Pollination of the different weed taxa is similar to that of the tree taxa because they start at different times (Fig 5a5j). Carex hirta is the taxon that shows the smallest contribution, and because its contribution is low, it is impossible to establish its preferential period of pollination compared with the other taxa. Umbeliferas spp., Brassica napus, Compositae spp., Plantago lanceolata, Rumex acetocela and Chenopodium album present two cycles of pollination, one cycle during the summer (Jan-Mar) and another more intense cycle during the spring (Oct-Dec). For Umbeliferas spp., Brassica napus, Compositae spp. and Plantago lanceolata, the corresponding maxima are approximately 5 grains m–3 each, whereas for R. acetocela and C. album, the corresponding maxima are approximately 10 grains m–3 each. Colliguaja odorifera and Urticacea have a preferential pollination period between the end of winter and early spring (Aug-Oct), with maxima of approximately 10 and 40 grains m–3, respectively.

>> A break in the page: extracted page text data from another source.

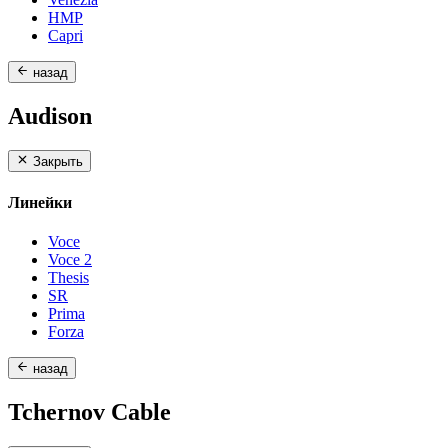
HMP
Capri
назад
Audison
Закрыть
Линейки
Voce
Voce 2
Thesis
SR
Prima
Forza
назад
Tchernov Cable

Generally, weed pollens are associated with severe and moderate allergenicity. Severe allergenicity has been observed in the pollens of Urticacea, Ambrosia elatior, Brassica napus and Brassica campestris. Moderate allergenicity has been observed in the pollens Chenopodium album, Rumex acetocela, Plantago lanceolata and Carex hirta. However, these pollens with severe and moderate allergenicity were found at low proportions in the atmosphere, not exceeding 6% of the pollens measured in the study. Therefore, the effect of these pollens on the health of individuals can be generally estimated as low.

Grasses pollen

In the case of grass pollen, only one taxon, Gramineae, was considered due to the difficult identification of the different taxa in the microscopic observation. The corresponding annual time-series is displayed in Fig 3e. The pollination period presents two maxima: one maximum during the summer (Jan-Mar) and another more intense cycle between the end of the winter and early spring (Aug-Dec); the maxima are approximately 15 and 45 grains m–3 for each peak, respectively.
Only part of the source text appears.